All time favorite guitarist. I don't have focal dystonia and I will never be able to play what he plays, even with his condition. The dude is just unreal. One day I'll be able to play his stuff!

Good luck and I demand a cover once you get one down dude!


----------



## Lorcan Ward (May 23, 2019)

I might have to get this one! So many tasty licks and riffs packed into this album. It’s mostly in E right?


----------



## chopeth (May 23, 2019)

ThePIGI King said:


> All time favorite guitarist. I don't have focal dystonia and I will never be able to play what he plays, even with his condition. The dude is just unreal. One day I'll be able to play his stuff!
> 
> Good luck and I demand a cover once you get one down dude!



I'm a huge fan and I buy everything Christian puts out, but I'm not such a great player. I wish I could, and I try but I'm old and have very bad guitar habits built from learning alone when YouTube didn't exist. Hands down anyway



Lorcan Ward said:


> I might have to get this one! So many tasty licks and riffs packed into this album. It’s mostly in E right?

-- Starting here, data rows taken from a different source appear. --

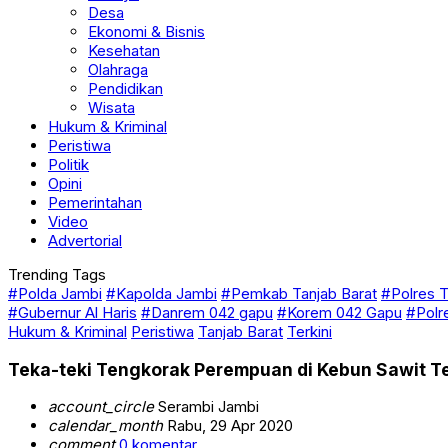
Desa
Ekonomi & Bisnis
Kesehatan
Olahraga
Pendidikan
Wisata
Hukum & Kriminal
Peristiwa
Politik
Opini
Pemerintahan
Video
Advertorial
Trending Tags
#Polda Jambi
#Kapolda Jambi
#Pemkab Tanjab Barat
#Polres T
#Gubernur Al Haris
#Danrem 042 gapu
#Korem 042 Gapu
#Polr
Hukum & Kriminal
Peristiwa
Tanjab Barat
Terkini
Teka-teki Tengkorak Perempuan di Kebun Sawit Te
account_circle
Serambi Jambi
calendar_month
Rabu, 29 Apr 2020
comment
0 komentar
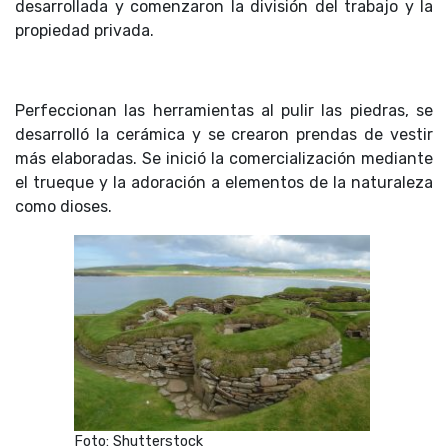
desarrollada y comenzaron la división del trabajo y la
propiedad privada.
Perfeccionan las herramientas al pulir las piedras, se
desarrolló la cerámica y se crearon prendas de vestir
más elaboradas. Se inició la comercialización mediante
el trueque y la adoración a elementos de la naturaleza
como dioses.
Foto: Shutterstock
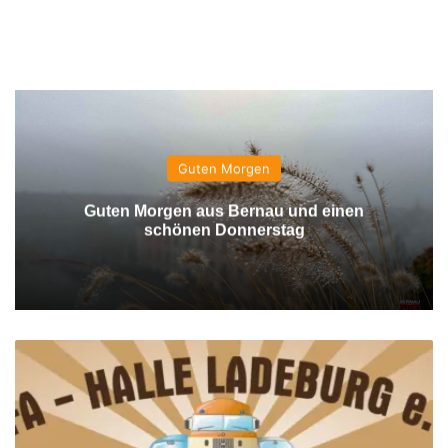
Guten Morgen
Guten Morgen aus Bernau und einen
schönen Donnerstag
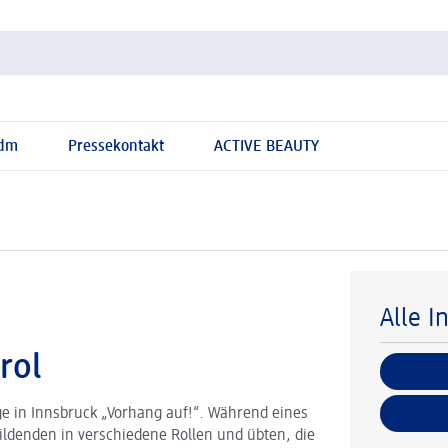
 dm
Pressekontakt
ACTIVE BEAUTY
Alle I
rol
ge in Innsbruck „Vorhang auf!“. Während eines
ldenden in verschiedene Rollen und übten, die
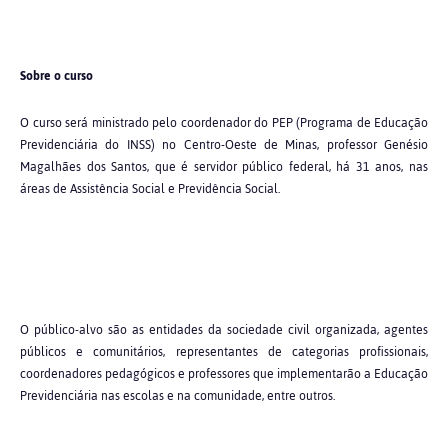
Sobre o curso
O curso será ministrado pelo coordenador do PEP (Programa de Educação
Previdenciária do INSS) no Centro-Oeste de Minas, professor Genésio
Magalhães dos Santos, que é servidor público federal, há 31 anos, nas
áreas de Assistência Social e Previdência Social.
O público-alvo são as entidades da sociedade civil organizada, agentes
públicos e comunitários, representantes de categorias profissionais,
coordenadores pedagógicos e professores que implementarão a Educação
Previdenciária nas escolas e na comunidade, entre outros.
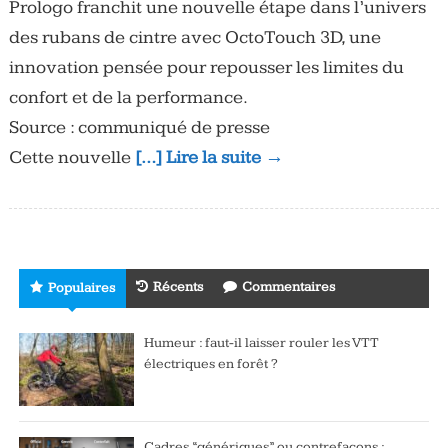
Prologo franchit une nouvelle étape dans l’univers
des rubans de cintre avec OctoTouch 3D, une
innovation pensée pour repousser les limites du
confort et de la performance.
Source : communiqué de presse
Cette nouvelle
[…] Lire la suite →
Récents
Commentaires
Populaires
Humeur : faut-il laisser rouler les VTT
électriques en forêt ?
Cadres “génériques” ou contrefaçons :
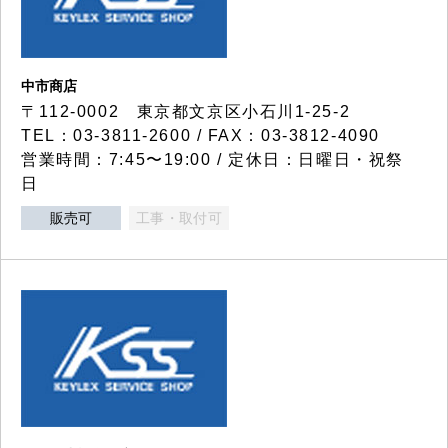
中市商店
〒112-0002 東京都文京区小石川1-25-2
TEL：03-3811-2600 / FAX：03-3812-4090
営業時間：7:45〜19:00 / 定休日：日曜日・祝祭
日
販売可
工事・取付可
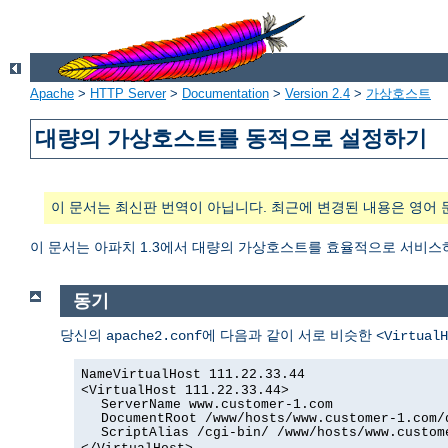
Apache
>
HTTP Server
>
Documentation
>
Version 2.4
>
가상호스트
대량의 가상호스트를 동적으로 설정하기
이 문서는 최신판 번역이 아닙니다. 최근에 변경된 내용은 영어 
이 문서는 아파치 1.3에서 대량의 가상호스트를 효율적으로 서비스
동기
당신의
에 다음과 같이 서로 비슷한
apache2.conf
<VirtualH
NameVirtualHost 111.22.33.44
<VirtualHost 111.22.33.44>
ServerName www.customer-1.com
DocumentRoot /www/hosts/www.customer-1.com/
ScriptAlias /cgi-bin/ /www/hosts/www.custom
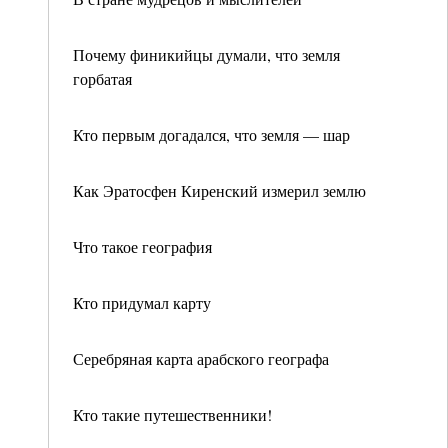
Почему финикийцы думали, что земля
горбатая
Кто первым догадался, что земля — шар
Как Эратосфен Киренский измерил землю
Что такое география
Кто придумал карту
Серебряная карта арабского географа
Кто такие путешественники!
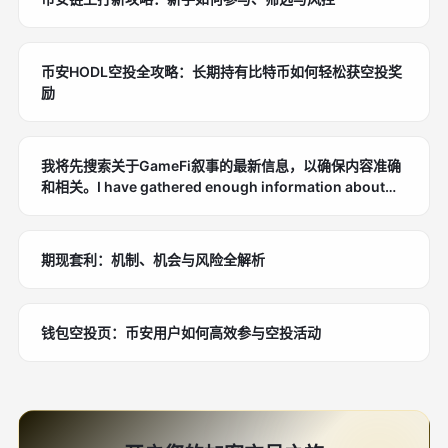
币安HODL空投全攻略：长期持有比特币如何轻松获空投奖
励
我将先搜索关于GameFi叙事的最新信息，以确保内容准确
和相关。I have gathered enough information about
GameFi narratives. Let me write the SEO article.
期现套利：机制、机会与风险全解析
钱包空投页：币安用户如何高效参与空投活动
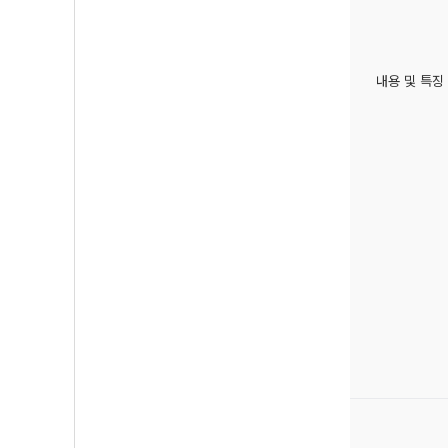
내용 및 특징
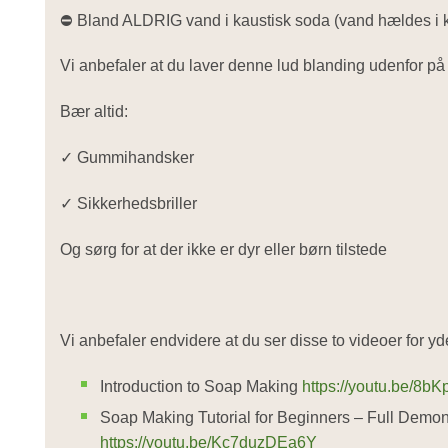
⛔ Bland ALDRIG vand i kaustisk soda (vand hældes i k
Vi anbefaler at du laver denne lud blanding udenfor på e
Bær altid:
✓ Gummihandsker
✓ Sikkerhedsbriller
Og sørg for at der ikke er dyr eller børn tilstede
Vi anbefaler endvidere at du ser disse to videoer for y
Introduction to Soap Making
https://youtu.be/8
Soap Making Tutorial for Beginners – Full Demo
https://youtu.be/Kc7duzDEa6Y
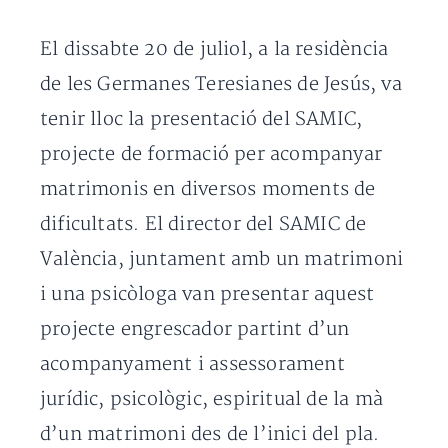
El dissabte 20 de juliol, a la residència
de les Germanes Teresianes de Jesús, va
tenir lloc la presentació del SAMIC,
projecte de formació per acompanyar
matrimonis en diversos moments de
dificultats. El director del SAMIC de
València, juntament amb un matrimoni
i una psicòloga van presentar aquest
projecte engrescador partint d’un
acompanyament i assessorament
jurídic, psicològic, espiritual de la mà
d’un matrimoni des de l’inici del pla.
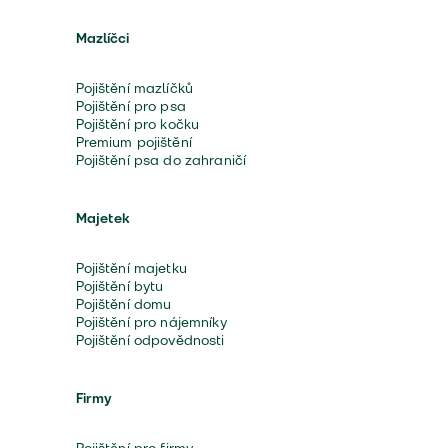
Mazlíčci
Pojištění mazlíčků
Pojištění pro psa
Pojištění pro kočku
Premium pojištění
Pojištění psa do zahraničí
Majetek
Pojištění majetku
Pojištění bytu
Pojištění domu
Pojištění pro nájemníky
Pojištění odpovědnosti
Firmy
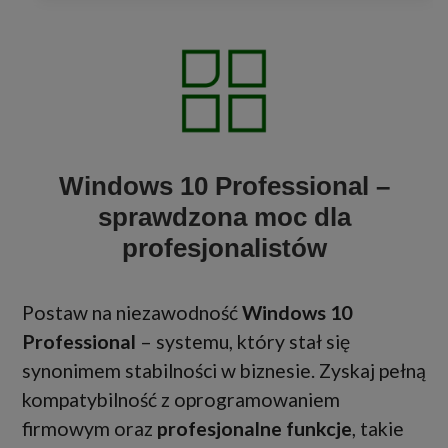
Windows 10 Professional –
sprawdzona moc dla
profesjonalistów
Postaw na niezawodność
Windows 10
Professional
– systemu, który stał się
synonimem stabilności w biznesie. Zyskaj pełną
kompatybilność z oprogramowaniem
firmowym oraz
profesjonalne funkcje
, takie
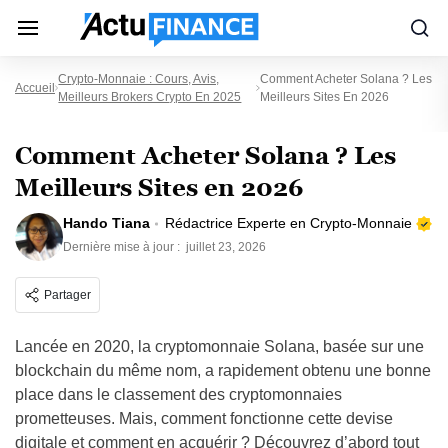
Crypto-Monnaie : Cours, Avis,
Comment Acheter Solana ? Les
Accueil
Meilleurs Brokers Crypto En 2025
Meilleurs Sites En 2026
Comment Acheter Solana ? Les
Meilleurs Sites en 2026
Hando Tiana
Rédactrice Experte en Crypto-Monnaie
Dernière mise à jour :
juillet 23, 2026
Partager
Lancée en 2020, la cryptomonnaie Solana, basée sur une
blockchain du même nom, a rapidement obtenu une bonne
place dans le classement des cryptomonnaies
prometteuses. Mais, comment fonctionne cette devise
digitale et comment en acquérir ? Découvrez d’abord tout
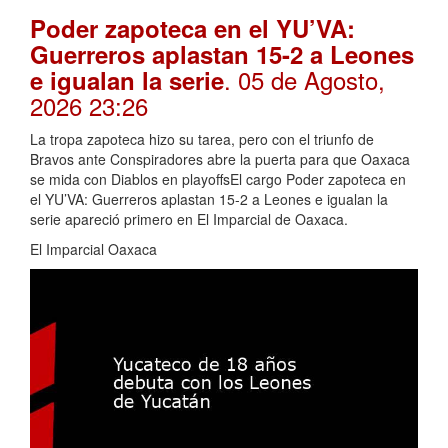
Poder zapoteca en el YU’VA:
Guerreros aplastan 15-2 a Leones
. 05 de Agosto,
e igualan la serie
2026 23:26
La tropa zapoteca hizo su tarea, pero con el triunfo de
Bravos ante Conspiradores abre la puerta para que Oaxaca
se mida con Diablos en playoffsEl cargo Poder zapoteca en
el YU’VA: Guerreros aplastan 15-2 a Leones e igualan la
serie apareció primero en El Imparcial de Oaxaca.
El Imparcial Oaxaca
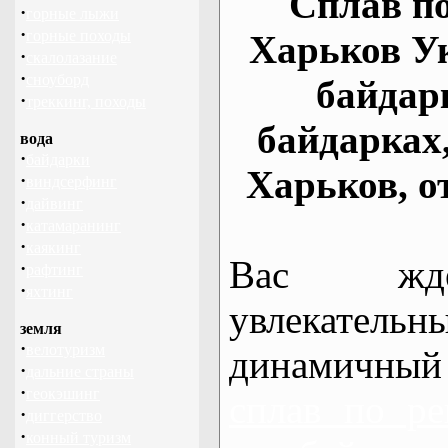
Сплав по
·
горные лыжи
·
горные походы
Харьков У
·
скалолазание
·
сноуборд
байдар
·
треккинг, походы
байдарках
вода
·
байдарки
Харьков, о
·
виндсерфинг
·
дайвинг
·
катамаранинг
·
каякинг
Вас жде
·
рафтинг
·
яхтинг
увлекательн
земля
·
велотуризм
динамичный
·
дальние страны
·
геокэшинг
сплав по ре
·
диггерство
·
конный туризм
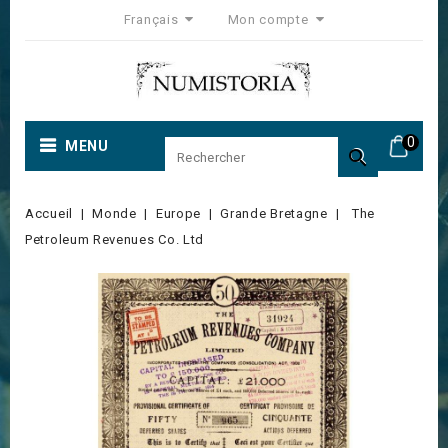
Français
Mon compte
0
MENU

Accueil
Monde
Europe
Grande Bretagne
The
Petroleum Revenues Co. Ltd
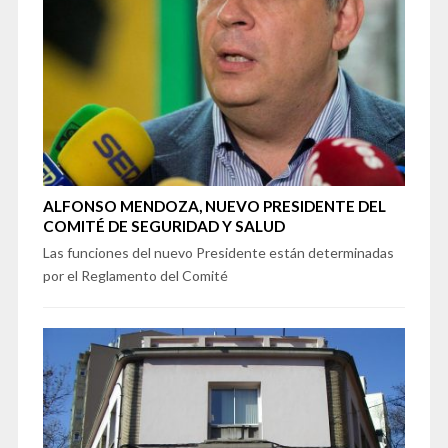
ALFONSO MENDOZA, NUEVO PRESIDENTE DEL
COMITÉ DE SEGURIDAD Y SALUD
Las funciones del nuevo Presidente están determinadas
por el Reglamento del Comité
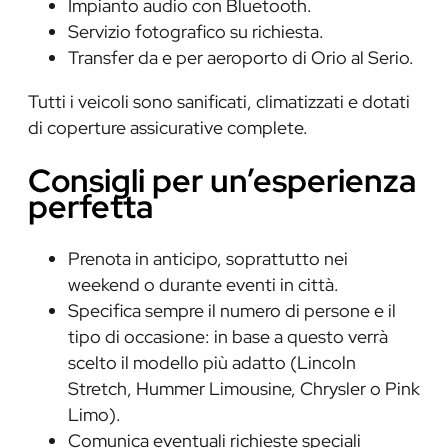
Impianto audio con Bluetooth.
Servizio fotografico su richiesta.
Transfer da e per aeroporto di Orio al Serio.
Tutti i veicoli sono sanificati, climatizzati e dotati
di coperture assicurative complete.
Consigli per un’esperienza
perfetta
Prenota in anticipo, soprattutto nei
weekend o durante eventi in città.
Specifica sempre il numero di persone e il
tipo di occasione: in base a questo verrà
scelto il modello più adatto (Lincoln
Stretch, Hummer Limousine, Chrysler o Pink
Limo).
Comunica eventuali richieste speciali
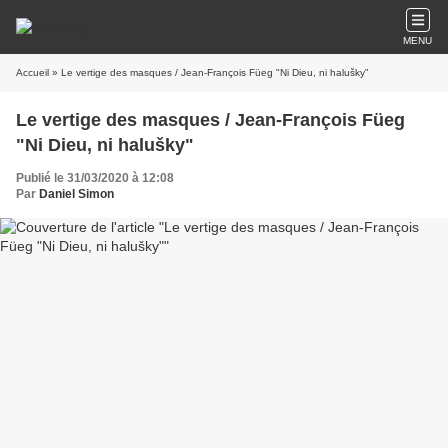
MENU
Accueil
» Le vertige des masques / Jean-François Füeg "Ni Dieu, ni halušky"
Le vertige des masques / Jean-François Füeg
"Ni Dieu, ni halušky"
Publié le 31/03/2020 à 12:08
Par
Daniel Simon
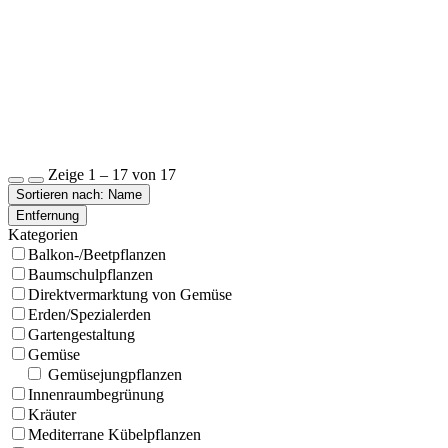
Zeige 1 – 17 von 17
Sortieren nach: Name
Entfernung
Kategorien
Balkon-/Beetpflanzen
Baumschulpflanzen
Direktvermarktung von Gemüse
Erden/Spezialerden
Gartengestaltung
Gemüse
Gemüsejungpflanzen
Innenraumbegrünung
Kräuter
Mediterrane Kübelpflanzen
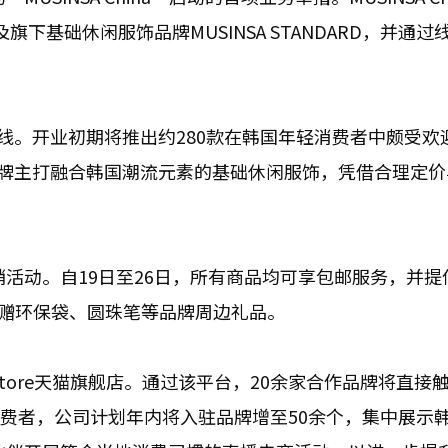
e及旗下基础休闲服饰品牌MUSINSA STANDARD，并通
日率先上线。开业初期将推出约280款在韩国年轻消费者中颇受
品牌主打融合韩国潮流元素的基础休闲服饰，凭借合理定价
促销活动。自19日至26日，所有商品均可享包邮服务，并提
获赠环保袋、圆珠笔等品牌周边礼品。
sa Store天猫旗舰店。通过该平台，20余家合作品牌将直接
）消费者，公司计划年内将入驻品牌增至50余个，集中展示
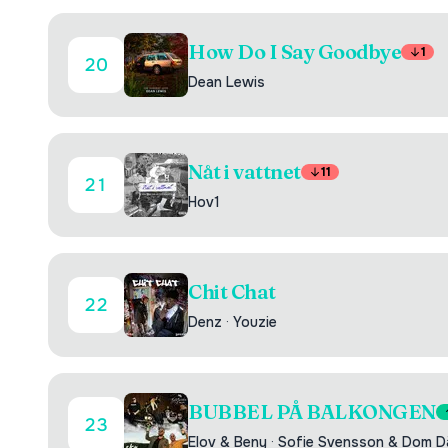
How Do I Say Goodbye
1
20
Dean Lewis
Nåt i vattnet
11
21
Hov1
Chit Chat
22
Denz
·
Youzie
BUBBEL PÅ BALKONGEN
23
Elov & Beny
·
Sofie Svensson & Dom D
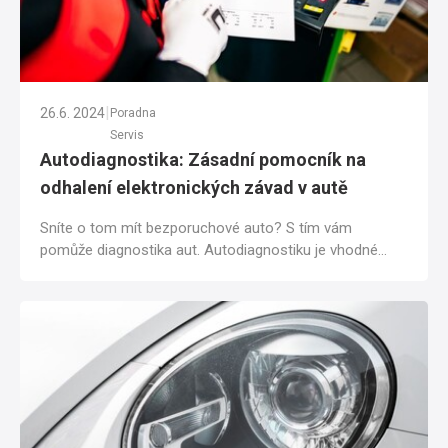
|
26.6. 2024
Poradna
Servis
Autodiagnostika: Zásadní pomocník na
odhalení elektronických závad v autě
Sníte o tom mít bezporuchové auto? S tím vám
pomůže diagnostika aut. Autodiagnostiku je vhodné
provádět nejen tehdy, když řešíte závadu na...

I think , yeah probably, the book from his following album was 6-7 songs E standard, 2-3 D standard (6 strings) and a couple A standard (7 string). He adds on thtonal info and modal info everywhere (I don't know if I said it right, I mean you find B phrigian and stuff like that f.e. )


----------



## chopeth (May 25, 2019)

https://christianmuenzner.bandcamp.com/merch/timewarp-tab-book


----------



## primitiverebelworld (May 25, 2019)

Yes! Will buy. If I will not get any of these songs down which I most likely wont, then I shall progress as a player and that is for sure.


----------



## chopeth (May 26, 2019)

^It's the same for me. I'm more of a tab book collector than a performer, I have a lot of tech death and advanced difficult music tabs and I think trying makes me a better guitar player, though it's still too far away from my comfort zone.


----------



## chopeth (Jun 3, 2019)

New vid, awesome xD


----------



## Rosal76 (Jun 6, 2019)

Dammit!!! I really hope Christian will have a few copies left. I just spent $60 for a Beyond creation: Algorythm and Deicide: Legion guitar tab books from Fortiz Music so I have to slow down on my guitar tab book spending for a few months.


----------



## chopeth (Jun 11, 2019)

It's here! Collection complete.


----------



## Rosal76 (Jul 20, 2019)

chopeth said:


> It's here! Collection complete.



Awesome! I got my copy of the Timewarp tab book just the other day. Funny enough, I asked Christian if he could sign my book, also.


----------



## Hollowway (Jul 21, 2019)

Dang, I gotta get one of these. Is beyond the wall of sleep going to ever come back? I'd think there would be enough of a market to do another run.


----------



## chopeth (Jul 21, 2019)

Rosal76 said:


> Awesome! I got my copy of the Timewarp tab book just the other day. Funny enough, I asked Christian if he could sign my book, also.



you shameless fanboy 



Hollowway said:


> Dang, I gotta get one of these. Is beyond the wall of sleep going to ever come back? I'd think there would be enough of a market to do another run.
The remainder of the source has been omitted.